Submitting a suspicious URL to Google Threat Intelligence Private Scanning Sandbox

The inherent risk of drive-by downloads, malware execution, or exploit kit delivery means that direct interaction with a suspicious domain poses an immediate threat to the investigator’s machine and, by extension, your network. This is why incorporating sandboxing and remote analysis tools is not an optional enhancement but a foundational requirement for a secure and effective phishing investigation procedure.

C. Preliminary Visual Assessment of Phishing Indicators

Following initial data collection, a preliminary assessment of the suspicious domain and associated communication is conducted to identify common phishing indicators. This step helps in rapidly prioritizing and categorizing the threat.

The table below summarizes common phishing indicators, providing a rapid reference guide for analysts during the initial triage phase. While we initially cautioned on solely relying on visual indicators, it is where our manual analysis and investigation starts.

Common Phishing Indicators (Visual & Content Based)

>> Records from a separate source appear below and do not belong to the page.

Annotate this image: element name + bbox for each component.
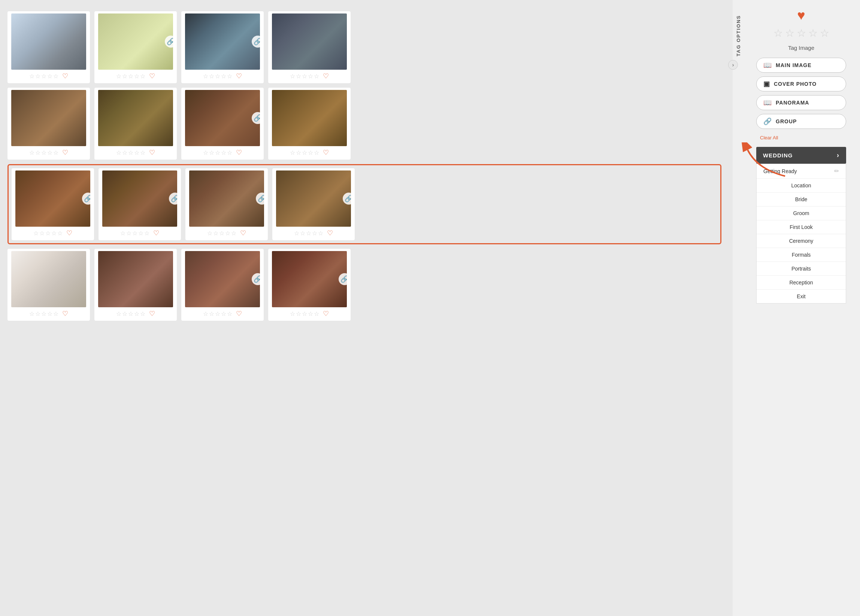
photo-thumbnail[interactable]: [272, 90, 347, 146]
photo-cell[interactable]: ☆ ☆ ☆ ☆ ☆ ♡: [268, 11, 351, 83]
star-rating[interactable]: ☆ ☆ ☆ ☆ ☆: [33, 230, 63, 237]
wedding-item-formals[interactable]: Formals: [756, 248, 846, 262]
sidebar-star-4[interactable]: ☆: [808, 27, 818, 39]
star-4[interactable]: ☆: [47, 73, 52, 80]
sidebar-star-5[interactable]: ☆: [820, 27, 829, 39]
favorite-heart[interactable]: ♡: [149, 148, 155, 157]
wedding-item-getting-ready[interactable]: Getting Ready ✏: [756, 164, 846, 179]
star-rating[interactable]: ☆ ☆ ☆ ☆ ☆: [29, 73, 58, 80]
star-rating[interactable]: ☆ ☆ ☆ ☆ ☆: [294, 230, 323, 237]
wedding-item-portraits[interactable]: Portraits: [756, 262, 846, 276]
photo-thumbnail[interactable]: [11, 90, 86, 146]
star-rating[interactable]: ☆ ☆ ☆ ☆ ☆: [207, 230, 236, 237]
photo-thumbnail[interactable]: 🔗: [185, 251, 260, 307]
wedding-item-reception[interactable]: Reception: [756, 276, 846, 290]
sidebar-toggle-button[interactable]: ›: [728, 60, 738, 70]
photo-thumbnail[interactable]: 🔗: [15, 170, 90, 227]
favorite-heart[interactable]: ♡: [236, 148, 242, 157]
favorite-heart[interactable]: ♡: [323, 72, 329, 80]
wedding-item-location[interactable]: Location: [756, 179, 846, 193]
sidebar-star-1[interactable]: ☆: [774, 27, 783, 39]
sidebar-star-2[interactable]: ☆: [785, 27, 794, 39]
favorite-heart[interactable]: ♡: [240, 229, 246, 237]
photo-cell[interactable]: 🔗 ☆ ☆ ☆ ☆ ☆ ♡: [181, 88, 264, 160]
star-rating[interactable]: ☆ ☆ ☆ ☆ ☆: [29, 149, 58, 156]
link-icon[interactable]: 🔗: [252, 112, 260, 124]
photo-cell[interactable]: 🔗 ☆ ☆ ☆ ☆ ☆ ♡: [185, 168, 268, 240]
star-rating[interactable]: ☆ ☆ ☆ ☆ ☆: [29, 310, 58, 317]
photo-cell[interactable]: ☆ ☆ ☆ ☆ ☆ ♡: [8, 249, 90, 321]
photo-thumbnail[interactable]: 🔗: [272, 251, 347, 307]
favorite-heart[interactable]: ♡: [327, 229, 333, 237]
favorite-heart[interactable]: ♡: [236, 72, 242, 80]
star-rating[interactable]: ☆ ☆ ☆ ☆ ☆: [203, 310, 232, 317]
photo-cell[interactable]: 🔗 ☆ ☆ ☆ ☆ ☆ ♡: [99, 168, 181, 240]
favorite-heart[interactable]: ♡: [62, 310, 68, 318]
cover-photo-button[interactable]: ▣ COVER PHOTO: [756, 77, 846, 91]
link-icon[interactable]: 🔗: [82, 193, 90, 204]
group-button[interactable]: 🔗 GROUP: [756, 114, 846, 129]
photo-cell[interactable]: ☆ ☆ ☆ ☆ ☆ ♡: [268, 88, 351, 160]
favorite-heart[interactable]: ♡: [149, 310, 155, 318]
link-icon[interactable]: 🔗: [252, 36, 260, 47]
link-icon[interactable]: 🔗: [339, 273, 347, 285]
star-rating[interactable]: ☆ ☆ ☆ ☆ ☆: [203, 73, 232, 80]
photo-cell[interactable]: 🔗 ☆ ☆ ☆ ☆ ☆ ♡: [272, 168, 355, 240]
star-rating[interactable]: ☆ ☆ ☆ ☆ ☆: [116, 310, 145, 317]
panorama-button[interactable]: 📖 PANORAMA: [756, 95, 846, 110]
favorite-heart[interactable]: ♡: [62, 148, 68, 157]
photo-cell[interactable]: ☆ ☆ ☆ ☆ ☆ ♡: [8, 88, 90, 160]
favorite-heart[interactable]: ♡: [153, 229, 159, 237]
photo-thumbnail[interactable]: 🔗: [276, 170, 351, 227]
photo-cell[interactable]: 🔗 ☆ ☆ ☆ ☆ ☆ ♡: [181, 11, 264, 83]
favorite-heart[interactable]: ♡: [149, 72, 155, 80]
wedding-item-ceremony[interactable]: Ceremony: [756, 234, 846, 248]
star-rating[interactable]: ☆ ☆ ☆ ☆ ☆: [116, 73, 145, 80]
photo-thumbnail[interactable]: [98, 251, 173, 307]
photo-cell[interactable]: 🔗 ☆ ☆ ☆ ☆ ☆ ♡: [268, 249, 351, 321]
clear-all-button[interactable]: Clear All: [760, 135, 778, 140]
photo-thumbnail[interactable]: 🔗: [102, 170, 177, 227]
link-icon[interactable]: 🔗: [343, 193, 351, 204]
sidebar-star-3[interactable]: ☆: [797, 27, 806, 39]
star-rating[interactable]: ☆ ☆ ☆ ☆ ☆: [290, 149, 319, 156]
sidebar-heart-icon[interactable]: ♥: [797, 8, 805, 23]
star-rating[interactable]: ☆ ☆ ☆ ☆ ☆: [290, 73, 319, 80]
photo-cell[interactable]: ☆ ☆ ☆ ☆ ☆ ♡: [94, 88, 177, 160]
photo-thumbnail[interactable]: [11, 14, 86, 70]
favorite-heart[interactable]: ♡: [323, 148, 329, 157]
photo-cell[interactable]: ☆ ☆ ☆ ☆ ☆ ♡: [94, 249, 177, 321]
link-icon[interactable]: 🔗: [256, 193, 264, 204]
edit-icon[interactable]: ✏: [834, 168, 839, 174]
wedding-item-exit[interactable]: Exit: [756, 290, 846, 303]
photo-cell[interactable]: ☆ ☆ ☆ ☆ ☆ ♡: [8, 11, 90, 83]
photo-thumbnail[interactable]: 🔗: [98, 14, 173, 70]
photo-thumbnail[interactable]: [11, 251, 86, 307]
star-3[interactable]: ☆: [41, 73, 46, 80]
star-rating[interactable]: ☆ ☆ ☆ ☆ ☆: [290, 310, 319, 317]
wedding-item-bride[interactable]: Bride: [756, 193, 846, 206]
photo-cell[interactable]: 🔗 ☆ ☆ ☆ ☆ ☆ ♡: [12, 168, 94, 240]
sidebar-star-rating[interactable]: ☆ ☆ ☆ ☆ ☆: [774, 27, 829, 39]
star-2[interactable]: ☆: [35, 73, 41, 80]
star-rating[interactable]: ☆ ☆ ☆ ☆ ☆: [120, 230, 149, 237]
favorite-heart[interactable]: ♡: [62, 72, 68, 80]
wedding-header[interactable]: WEDDING ›: [756, 147, 846, 164]
star-5[interactable]: ☆: [53, 73, 58, 80]
star-rating[interactable]: ☆ ☆ ☆ ☆ ☆: [203, 149, 232, 156]
photo-cell[interactable]: 🔗 ☆ ☆ ☆ ☆ ☆ ♡: [94, 11, 177, 83]
wedding-item-first-look[interactable]: First Look: [756, 220, 846, 234]
photo-cell[interactable]: 🔗 ☆ ☆ ☆ ☆ ☆ ♡: [181, 249, 264, 321]
photo-thumbnail[interactable]: 🔗: [185, 90, 260, 146]
photo-thumbnail[interactable]: [98, 90, 173, 146]
wedding-item-groom[interactable]: Groom: [756, 206, 846, 220]
link-icon[interactable]: 🔗: [169, 193, 177, 204]
photo-thumbnail[interactable]: [272, 14, 347, 70]
main-image-button[interactable]: 📖 MAIN IMAGE: [756, 58, 846, 73]
favorite-heart[interactable]: ♡: [66, 229, 72, 237]
star-1[interactable]: ☆: [29, 73, 35, 80]
link-icon[interactable]: 🔗: [165, 36, 173, 47]
favorite-heart[interactable]: ♡: [323, 310, 329, 318]
photo-thumbnail[interactable]: 🔗: [185, 14, 260, 70]
link-icon[interactable]: 🔗: [252, 273, 260, 285]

Indicator Category	Specific Clue	Description/Example	Reliability
Content/Tone	Urgent/Threatening Language	"Act now," "Account will be closed"	High
	Too Good to Be True Offer	"Free gift," "Win a trip"	High
	Grammar/Spelling Errors	Poor English, typos (less reliable with AI)	Medium/Low
Links/Call to Action	Mismatched Link URL	Visible text differs from hover over URL	High
Links/Call to Action	Vague Call to Action	Generic buttons, such as, 'Click here'	Medium
Website Visuals	Low Quality Graphics	Pixelated logos, blurry images	Medium
	Awkward Design/Layout	Hard to navigate, missing sections	Medium
	Missing Contact Info	No "About Us" page, generic contact form	High
Security/Payment	Request for Personal Info	Asking for passwords/PII	High
	Bypass Protocols	Asking to circumvent company security procedures	High
	Non Reversible Payments	Only bank transfer, gift cards, crypto	High
SSL/TLS	HTTPS Present	Padlock symbol (use with caution, a majority of phishing sites now use SSL)	Low
SSL/TLS	Suspicious Certificate Details	Generic issuer, short validity, mismatch with brand	Medium

Phase Two: Deep Dive Domain and Infrastructure Analysis

Once preliminary indicators suggest a phishing attempt, a deeper technical analysis of the domain and its underlying infrastructure is essential. This phase aims to uncover definitive evidence of malicious intent and map the adversary's operational footprint.

A. Domain Name Analysis

Identifying Typosquatting and Deceptive Domain Names: A thorough examination of the domain name is paramount. This involves scrutinizing it for subtle misspellings of legitimate brand names (goorgle.com.com, googlle.com.com), the addition of extra words (googlesupport.com), or the use of different Top Level Domains (TLDs) (.net instead of .com). These seemingly minor alterations are designed to trick users who may not scrutinize URLs closely. Particular attention should be paid to the strategic and manipulative use of subdomains. Phishing sites frequently place a trusted brand name within a subdomain (google.fake-site.com) to create an illusion of legitimacy, while the actual malicious domain is the primary domain (fake-site.com) controlled by the threat actors.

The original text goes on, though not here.